Page 15 of Hide the Witches


Font Size:

“It’s dangerous. I know.” I dragged my finger around the rim of the cup. “Which is why I never told you. If the hunters took you, if they made you talk, you could honestly say you didn’t know. But apparently Eda Mire thinks that protection isn’t necessary anymore.”

The accusation was clear. She just shrugged, unrepentant. “Your situation is changing more than you want to admit. They’ll need to know everything if they’re going to survive what this world will throw at you.”

The word ‘survive’ hit me hard. I knew what she meant. It had been five hundred years since the last Burning. Fivehundred years when it should have been two. The Phoenix was late.

Half the world believed the hunters had finally found the bloodline and severed it at the root, sparing us all from the cycle of ash. The other half lived in constant terror, knowing that magical debts always came due. That if the Phoenix line still walked among us, and if one of them carried the mark, the Burning could ignite tomorrow. Or today. Or in the next breath.

And here sat Eda Mire, talking about survival like she knew something the rest of us didn’t. She stood, moving to a cabinet near the window. When she turned back, she held a small cloth bag in one hand. In the other, something that made my breath catch.

A Life Rune. Still pulsing with faint red light.

Draven Varrow’s Life Rune, no doubt.

“Payment delivered,” Eda Mire said, tossing the cloth bag to Calder. “Contract completed.” The Life Rune disappeared into a drawer so quickly I almost wondered if I’d imagined it.

“Now, let’s discuss the Blood Moon.” She looked directly at me. “Vitoria told me you saw a man.”

I’d been avoiding this topic. I didn’t want to hear the truth if it condemned me. But still I told her. The Ripper’s blade at my throat. The hand that grabbed him. My fear that we’d conjured something in that circle.
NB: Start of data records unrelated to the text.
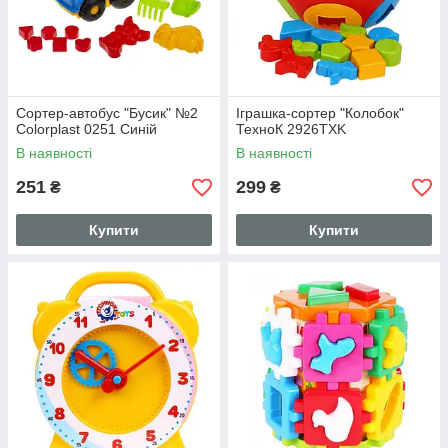
Сортер-автобус "Бусик" №2
Іграшка-сортер "Колобок"
Colorplast 0251 Синій
ТехноК 2926TXK
В наявності
В наявності
251
299
₴
₴
Купити
Купити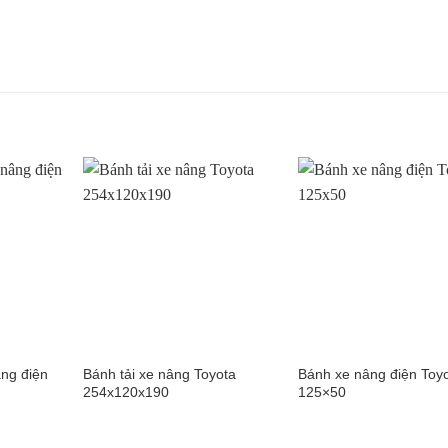
ng điện
Bánh tải xe nâng Toyota
Bánh xe nâng điện Toy
254x120x190
125×50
Eda Mire cut me off with a sharp gesture. “Impossible. You cannot conjure during a Blood Moon within a salt circle. The energies cancel each other. Whatever grabbed him was already in the wood.”

“But—”

“Some shifter, probably. That man has as many enemies as his father. The Bloodwood is full of ridiculous people doing ridiculous things. Stop borrowing trouble.”
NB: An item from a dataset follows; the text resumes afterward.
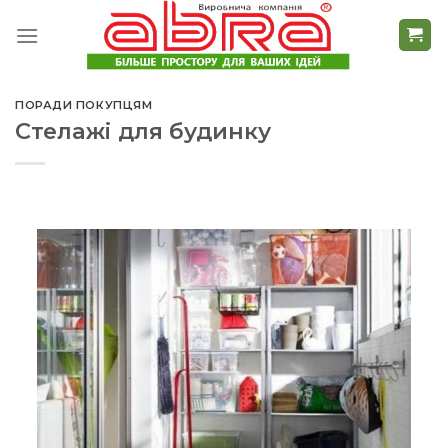
Skip
to
content
ПОРАДИ ПОКУПЦЯМ
Стелажі для будинку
She began pulling different materials from her shelves—silver, iron, something that might have been bone. “I need twelve binding runes by week’s end. The kind that holds regardless of transformation.”

Lycan runes.

“Silver inlay?”

“Precisely.”

A knock echoed from the back room. Eda Mire’s entire bearing shifted.

“Storage room. Now.”

We knew that tone.

The secondary room was cramped; its shelves lined with legitimate remedies nobody ever bought. Through the door crack, I watched a figure enter. They moved like water pretending to have bones. Too fluid. Too comfortable.
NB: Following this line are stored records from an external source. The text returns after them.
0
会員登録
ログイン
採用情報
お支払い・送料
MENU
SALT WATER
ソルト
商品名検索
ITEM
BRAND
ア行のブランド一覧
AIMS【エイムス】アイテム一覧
“The Magistrate refused,” the figure said. “The contract stands.”

“Then he’s chosen poorly.” Something slid across the wood. “Tell your master not every hunt warrants violence. I simply cannot curate the runes he’s asking for. Perhaps someone in the Chancellery would be better suited. A Rune Weaver he could offer permanent safety to.”

After an angry grunt, they left, and Eda Mire returned to us. “The Championships start tonight. Opening ceremony. You’re all going.”

“We weren’t planning—” Vitoria started.

“Actually,” I said, following Calder out of the cramped space, “the Magistrate made attendance mandatory for all employees. I have to be there.”

“Then we all go,” Calder said. “Better to be seen together at a public event than noticeably absent after what happened to Varrow. They’re hunting.”

Vitoria’s face shifted to something almost like excitement. “At least it’ll be fun. When’s the last time we did something that wasn’t work or running?”

Eda Mire pulled a vial from a high shelf, pressing it into my hand. “If things go badly, you know where the other place is.”

The Bloodwood cottage. Where Gran had taken her final breaths. A place I’d sworn to never return. As if the blood would still coat the walls. As if her screams would still echo in the closets, like they had in my mind the night Silas dragged me away.